こんにちは、ノーベル広報担当の水野です。
先日、ノーベルの代表・高が大阪大学に呼ばれて、「現代キャリアデザイン論」という授業の中で講演を行いました。
オンライン受講も含め80名ほど集まった学生たちを前に、幼少期から学生時代、そして社会に出てノーベルを立ち上げるまでの経緯が語られました。受講した学生たちからは、自身が見つけた社会課題を自らのミッションと位置づけ、解決に向けて取り組み続けてきた行動力への驚嘆の声や、女性の働き方や生き方に対して考えさせられた・共感した、という声が多く寄せられました。

このブログでは、当日の講演内容の中から、大学卒業後からノーベルを立ち上げるまでの経緯と、最後に学生に向けて伝えられたメッセージを要約して紹介したいと思います。

今まさに進路や人生について悩んでいる方や、起業に関心があるという方の参考になれば幸いです。

ノーベルを立ち上げるまで

大阪で生まれ育ち、小中高は公立の学校に通い、大学へ入学。大学卒業後は旅行が好きという理由で、大手旅行会社へ就職しました。当時はまだ男性と女性で職種が分かれているような時代で、女性の総合職採用が始まったばかりの頃でした。営業職として入社し男性に負けないように必死で働いても、女性だからという理由で待遇に差がつけられることもしばしば。結果ばかりを厳しく求められる環境でこのまま何十年もこの働き方を続けるのか…。悩んだ末1社目を3年弱で退職し、別の業界に転職するも状況は変わらず、2社目もほどなく退職。現実の壁にぶつかり、「自分は一体何者なのか」「何のために働いているのか」と考えるようになりました。

2社目を退職した後、半年ほど人に会って話を聞いたり、本を読んだりしながら、自分が何をしたいのかを考え、探す期間がありました。そんな中出会ったのが、「多くの女性が結婚・出産を機に仕事を辞めている」という社会課題でした。

約7割の女性が第一子出産後に仕事を辞める

2社目を退職した時の年齢は27歳。友人や同僚が結婚し、出産する人も増えるなか、あるとき、以前勤めていた会社の先輩からこんな言葉を聞いたのです。

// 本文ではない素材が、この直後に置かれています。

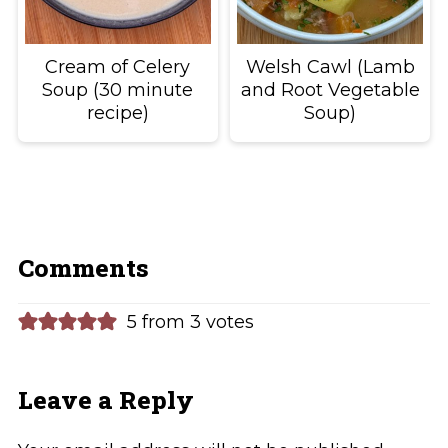
Cream of Celery
Welsh Cawl (Lamb
Soup (30 minute
and Root Vegetable
recipe)
Soup)
Comments
5 from 3 votes
Leave a Reply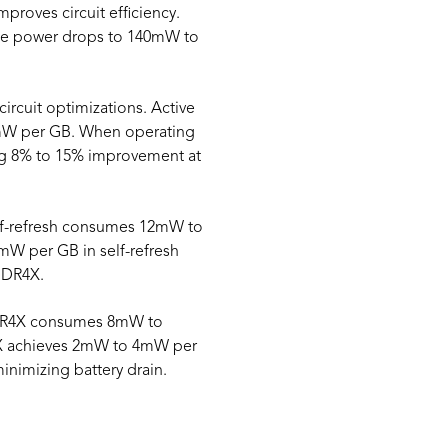
roves circuit efficiency.
te power drops to 140mW to
ircuit optimizations. Active
mW per GB. When operating
g 8% to 15% improvement at
elf-refresh consumes 12mW to
 per GB in self-refresh
DDR4X.
PDDR4X consumes 8mW to
X achieves 2mW to 4mW per
nimizing battery drain.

「子どもが頻繁に熱を出して会社にいづらい。もう仕事辞めようかな」

初めはどういうこと?と思いました。保育園に預けているのなら、それで良いのでは?と。しかしどうやら現実は違うらしい。子どもは頻繁に熱を出す。保育園では37.5度以上の熱を出すと預かってくれず、迎えに来てほしいと電話がかかってくる。早退や休みが増え、仕事がうまく進まず、仲間に迷惑をかけてしまう。その結果会社にいづらくなる…。

大阪大学

そこから、いろんなことを調べました。当時は第一子の出産に伴い約7割の女性が仕事を辞めていること。育児や家事の担い手は圧倒的に女性の割合が高いということ。子育て関連予算の少なさや、ジェンダーギャップ指数において世界の中でも遅れをとっていること、など。

「なんとかせんとあかん」と思いました。誰がお願いしたわけでもなく、自分自身が問題意識をもって「勝手なミッション」を感じたのです。どうしたら良いのか考える中で病児保育という言葉に出会いました。そこで、当時東京で病児保育の事業を始めていたフローレンスという団体に話を聞きに行き、1年間修行して、大阪でスタートしたのがノーベルです。

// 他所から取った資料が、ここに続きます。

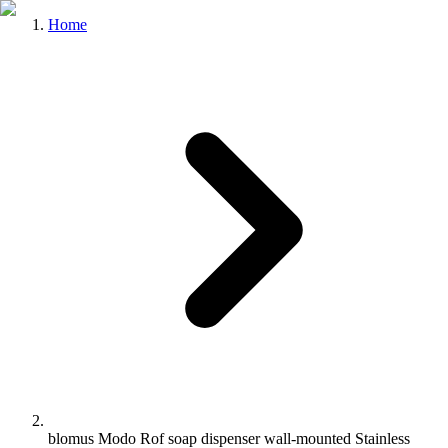
Home
blomus Modo Rof soap dispenser wall-mounted Stainless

ノーベルが始まってからは怒涛の日々の連続。1人でも多くのサポートを必要とする人に病児保育を届けられるよう、努力を重ねてきました。2020年以降はコロナ禍という大きな壁にぶつかりましたが、それも乗り越え、ここからさらに前進していこうとしています。

学生たちへのメッセージ

大阪大学

講演の最後に、これから社会に出ていく学生の皆さんに向けて、4つのメッセージが伝えられました。

やりたいことがあってもなくてもいい

今やりたいことがある人もない人もいると思いますが、それでいい、と伝えたいです。大学で勉強できること自体がとても価値があること。経営者になって、様々なことを勉強していますが、大学の時にもっと勉強しておけば良かったと思うことが本当に多いです。学生の時はとにかく時間がたくさんある。大学での学びが将来何に生かされるか分からないとしても、今、この時間を大切にして授業を受けることはとても良いことだと思います。

今を大切に行動してほしい

そして、やりたいことがなくて困っている人がいたら、今を大切にして動いてください。私自身も何をしたいかわからなかった時、いろんな人に会いに行って本も読んで、そうやって出会ったのが私の「勝手なミッション」でした。行動すれば何かしら出会えるし、出会いを重ねることで自分が関心があること、良いと思えることを選択できるようになります。

起業という選択肢は楽しいし、一番学びと成長ができる

起業を経験した者として、起業はとてもおススメです。経営者は組織の中で誰よりも学びと成長がもらえる立場だと思います。皆さんが生きていくこれからの時代、世の中はすごいスピードで変わっていきます。何が起きるか分からない時代を生きる上で大切なのは、目の前にある問題をいかに解決できるか、そしてどれだけ自分が信頼できる人との繋がりを作れるか、この2つだと思います。私自身は起業を通してこの2つの力を養い、活かせるようになったと感じています。

未来を見すぎないこと

これは私の最近の学びでもあります。自分が作りたいと思っている社会が大きすぎて一向に近づかない。その苦しさと戦っていた時期がありました。でも結局理想の未来に行くためには今を見て、今をしっかり生きる必要があります。「隣の芝は青い」というように、友だちがまぶしく見える時もあります。でも、そういう時も、「自分は自分。今、やるべきことをやろう」と思ってやっていくときにいつか結果が出ると思います。

学生さんたちからの反応

講演の後、受講した学生たちからとても多くのコメントをいただき(なんと合計12万文字!)、熱量の高さに驚かされました。その一部を紹介します。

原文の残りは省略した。